[Start of Attachment]

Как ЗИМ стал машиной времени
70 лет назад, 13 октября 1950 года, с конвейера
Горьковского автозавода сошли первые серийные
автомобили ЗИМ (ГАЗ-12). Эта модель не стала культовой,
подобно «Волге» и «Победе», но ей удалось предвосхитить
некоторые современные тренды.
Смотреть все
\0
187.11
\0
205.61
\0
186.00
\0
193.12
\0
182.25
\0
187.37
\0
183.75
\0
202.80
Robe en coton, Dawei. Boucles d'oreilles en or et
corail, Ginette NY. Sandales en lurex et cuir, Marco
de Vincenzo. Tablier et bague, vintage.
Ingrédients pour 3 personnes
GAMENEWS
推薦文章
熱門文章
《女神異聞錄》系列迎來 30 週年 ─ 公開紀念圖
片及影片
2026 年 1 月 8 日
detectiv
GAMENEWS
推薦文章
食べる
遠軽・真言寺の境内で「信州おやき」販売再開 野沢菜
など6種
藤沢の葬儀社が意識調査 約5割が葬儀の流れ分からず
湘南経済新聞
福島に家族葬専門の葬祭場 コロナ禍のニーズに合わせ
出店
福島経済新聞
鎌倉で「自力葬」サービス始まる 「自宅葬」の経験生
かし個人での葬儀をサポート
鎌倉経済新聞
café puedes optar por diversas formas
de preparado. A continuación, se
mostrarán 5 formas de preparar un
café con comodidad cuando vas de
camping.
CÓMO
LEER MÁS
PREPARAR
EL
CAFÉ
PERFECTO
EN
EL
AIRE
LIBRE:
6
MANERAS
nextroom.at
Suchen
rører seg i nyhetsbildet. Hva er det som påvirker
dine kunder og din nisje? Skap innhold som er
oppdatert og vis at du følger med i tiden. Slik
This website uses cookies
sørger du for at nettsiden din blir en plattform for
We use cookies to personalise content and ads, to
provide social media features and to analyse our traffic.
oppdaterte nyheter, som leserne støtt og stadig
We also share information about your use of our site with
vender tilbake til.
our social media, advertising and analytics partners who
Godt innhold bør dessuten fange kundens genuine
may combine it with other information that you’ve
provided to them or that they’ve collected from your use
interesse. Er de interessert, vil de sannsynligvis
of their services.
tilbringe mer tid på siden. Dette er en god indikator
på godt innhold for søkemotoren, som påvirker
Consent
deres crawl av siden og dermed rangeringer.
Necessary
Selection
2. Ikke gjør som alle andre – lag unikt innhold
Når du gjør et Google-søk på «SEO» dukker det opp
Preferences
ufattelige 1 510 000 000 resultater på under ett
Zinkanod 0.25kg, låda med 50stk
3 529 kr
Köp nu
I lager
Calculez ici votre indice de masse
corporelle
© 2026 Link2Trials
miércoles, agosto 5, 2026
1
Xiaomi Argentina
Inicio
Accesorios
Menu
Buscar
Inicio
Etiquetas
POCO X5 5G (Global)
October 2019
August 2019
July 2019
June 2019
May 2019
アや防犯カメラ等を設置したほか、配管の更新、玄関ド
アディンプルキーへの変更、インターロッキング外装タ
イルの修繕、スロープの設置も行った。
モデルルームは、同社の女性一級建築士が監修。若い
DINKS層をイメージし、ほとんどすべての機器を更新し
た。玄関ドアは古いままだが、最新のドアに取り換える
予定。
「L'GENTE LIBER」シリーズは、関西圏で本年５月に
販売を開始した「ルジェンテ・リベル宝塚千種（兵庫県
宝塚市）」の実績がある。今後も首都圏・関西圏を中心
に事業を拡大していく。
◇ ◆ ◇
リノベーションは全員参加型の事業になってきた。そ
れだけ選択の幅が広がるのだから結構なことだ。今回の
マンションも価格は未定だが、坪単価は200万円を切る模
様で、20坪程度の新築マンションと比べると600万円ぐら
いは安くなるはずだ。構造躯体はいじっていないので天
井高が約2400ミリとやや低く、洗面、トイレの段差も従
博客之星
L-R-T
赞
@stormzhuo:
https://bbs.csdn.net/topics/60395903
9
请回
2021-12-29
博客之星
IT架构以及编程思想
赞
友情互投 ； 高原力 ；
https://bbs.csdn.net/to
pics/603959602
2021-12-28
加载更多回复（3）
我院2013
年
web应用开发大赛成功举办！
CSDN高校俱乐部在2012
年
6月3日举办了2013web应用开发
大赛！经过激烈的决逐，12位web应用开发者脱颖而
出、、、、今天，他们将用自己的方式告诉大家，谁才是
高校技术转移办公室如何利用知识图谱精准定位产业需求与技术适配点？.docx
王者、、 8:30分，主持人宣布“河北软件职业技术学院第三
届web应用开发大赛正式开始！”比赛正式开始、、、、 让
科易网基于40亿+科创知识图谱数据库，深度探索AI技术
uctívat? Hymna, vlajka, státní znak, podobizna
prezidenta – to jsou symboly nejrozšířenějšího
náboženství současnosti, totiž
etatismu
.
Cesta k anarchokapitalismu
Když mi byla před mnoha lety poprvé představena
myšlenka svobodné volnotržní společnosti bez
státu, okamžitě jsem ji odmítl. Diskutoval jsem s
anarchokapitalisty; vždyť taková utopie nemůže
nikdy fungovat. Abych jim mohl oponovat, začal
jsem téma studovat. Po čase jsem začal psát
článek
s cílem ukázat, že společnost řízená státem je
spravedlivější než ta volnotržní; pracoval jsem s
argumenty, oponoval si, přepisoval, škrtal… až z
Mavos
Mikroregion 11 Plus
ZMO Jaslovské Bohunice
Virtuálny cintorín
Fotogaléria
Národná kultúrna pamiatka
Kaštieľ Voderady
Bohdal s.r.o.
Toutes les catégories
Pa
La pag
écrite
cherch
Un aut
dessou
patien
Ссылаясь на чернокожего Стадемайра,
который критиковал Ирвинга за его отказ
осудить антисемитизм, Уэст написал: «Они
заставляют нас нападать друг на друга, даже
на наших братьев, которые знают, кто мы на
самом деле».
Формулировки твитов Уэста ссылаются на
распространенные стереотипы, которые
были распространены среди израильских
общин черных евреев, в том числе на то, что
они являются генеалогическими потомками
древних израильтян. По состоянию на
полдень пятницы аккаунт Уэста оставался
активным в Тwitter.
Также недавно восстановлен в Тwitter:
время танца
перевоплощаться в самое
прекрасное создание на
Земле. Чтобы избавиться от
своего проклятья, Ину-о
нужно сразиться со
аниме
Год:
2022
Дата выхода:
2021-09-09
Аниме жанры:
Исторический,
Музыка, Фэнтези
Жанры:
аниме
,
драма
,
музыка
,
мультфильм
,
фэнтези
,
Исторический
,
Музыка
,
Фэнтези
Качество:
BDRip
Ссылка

[End of Attachment]

▶ [WHAT IS REQUIRED]:
Looking back over the data above, restate word for word the lines that begin at the line with "Cesta k anarchokapitalismu" and end at the line with "заставляют нас нападать друг на друга, даже", inclusive.

▶ [SOLUTION TO THE PROBLEM]:
Cesta k anarchokapitalismu
Když mi byla před mnoha lety poprvé představena
myšlenka svobodné volnotržní společnosti bez
státu, okamžitě jsem ji odmítl. Diskutoval jsem s
anarchokapitalisty; vždyť taková utopie nemůže
nikdy fungovat. Abych jim mohl oponovat, začal
jsem téma studovat. Po čase jsem začal psát
článek
s cílem ukázat, že společnost řízená státem je
spravedlivější než ta volnotržní; pracoval jsem s
argumenty, oponoval si, přepisoval, škrtal… až z
Mavos
Mikroregion 11 Plus
ZMO Jaslovské Bohunice
Virtuálny cintorín
Fotogaléria
Národná kultúrna pamiatka
Kaštieľ Voderady
Bohdal s.r.o.
Toutes les catégories
Pa
La pag
écrite
cherch
Un aut
dessou
patien
Ссылаясь на чернокожего Стадемайра,
который критиковал Ирвинга за его отказ
осудить антисемитизм, Уэст написал: «Они
заставляют нас нападать друг на друга, даже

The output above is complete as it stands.